Et on ne maîtrise pas vraiment l’outil…
Comme le relevaient nos excellents confrères de chez Usbek et Rica – dont cet article est une reprise – les progrès énormes menés dans l’édition génique humaine sont aujourd’hui à un tournant, à l’heure où la Chine s’apprête à expérimenter des manipulations à l’aide de l’outil d’édition génique qu’est le CRISPR-Cas9, un ciseau moléculaire sans précédent, directement sur des cellules à même le corps humain.
Or, pour un groupe de chercheurs américains, cet outil pourrait en vérité provoquer des centaines de mutations invisibles sur l’ensemble du génome. Ce qui en fait donc un outil qui n’est pas aussi précis et irréprochable que revendiqué, un outil qui pourrait donc entraîner des mutations imprévisibles dans l’ADN.
C’est sur une étude publiée par Nature Methods et mise en ligne le 30 mai 2017 que s’appuient nos confrères d’Ubsek et Rica, étude fondée sur l’observation d’une souris (quand même, à chaque fois, ces pauvres souris…) dont ils avaient modifié un gène à l’aide du fameux CRISPR. L’opération a parfaitement fonctionné, corrigeant le gène qui rendait la souris aveugle, mais a engendré une série de mutations (1500 en tout) qui concerne des fragments entiers de son ADN. Cette modification concerne notamment le changement d’un nucléotide (là on ne vous cache pas que c’est le moment où on commence à être perdus).
C’est ce changement qui, pour les chercheurs, dont le docteur Stephen H. Tsang, de l’Université de Columbia, peut avoir un impact énorme. C’est la raison pour laquelle il appelle la communauté scientifique à s’alarmer, notamment parce que jusqu’ici les recherches se sont appuyées sur des méthodes de prédictions par algorithmes qui semblent avoir des failles, alors que jamais un séquençage du génome complet n’a été mené. Autrement dit, on va trop vite car le vrai danger sont donc les effets hors-cible de mutations imprévues.

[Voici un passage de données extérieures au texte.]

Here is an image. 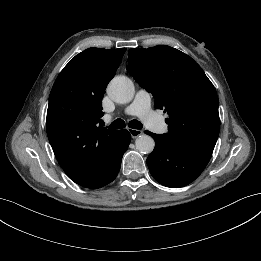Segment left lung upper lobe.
Instances as JSON below:
<instances>
[{
  "label": "left lung upper lobe",
  "instance_id": "1",
  "mask_svg": "<svg viewBox=\"0 0 261 261\" xmlns=\"http://www.w3.org/2000/svg\"><path fill=\"white\" fill-rule=\"evenodd\" d=\"M127 71L153 94L155 107L169 118V140L214 149L220 130L216 90L201 67L185 53L166 45L130 49Z\"/></svg>",
  "mask_w": 261,
  "mask_h": 261
}]
</instances>
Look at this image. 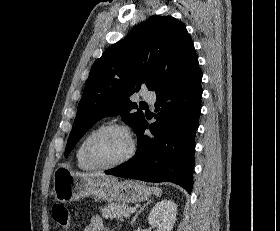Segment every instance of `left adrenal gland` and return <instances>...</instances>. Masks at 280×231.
Listing matches in <instances>:
<instances>
[{
    "label": "left adrenal gland",
    "instance_id": "left-adrenal-gland-1",
    "mask_svg": "<svg viewBox=\"0 0 280 231\" xmlns=\"http://www.w3.org/2000/svg\"><path fill=\"white\" fill-rule=\"evenodd\" d=\"M149 203H152L151 199H149V201H147V203H144L143 207H140L139 211H137V213H135V215H133L132 217V221H130L131 225H134L138 215H140L142 209H145L146 205H149Z\"/></svg>",
    "mask_w": 280,
    "mask_h": 231
}]
</instances>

Pourtant, dès juillet, une équipe de l’Université de Sun Yat-Sen, en Chine, s’apprête à démarrer la toute première tentative d’édition génique sur des cellules directement dans le corps humain à l’aide du CRIPSR-Cas9, dans les perspectives de détruire des cellules cancéreuses. C’est un beau geste mais, beaucoup de scientifique semblent bien flipper de l’avancée de ces travaux, quand pour eux notre connaissance de ces processus cellulaires est encore bien trop faible.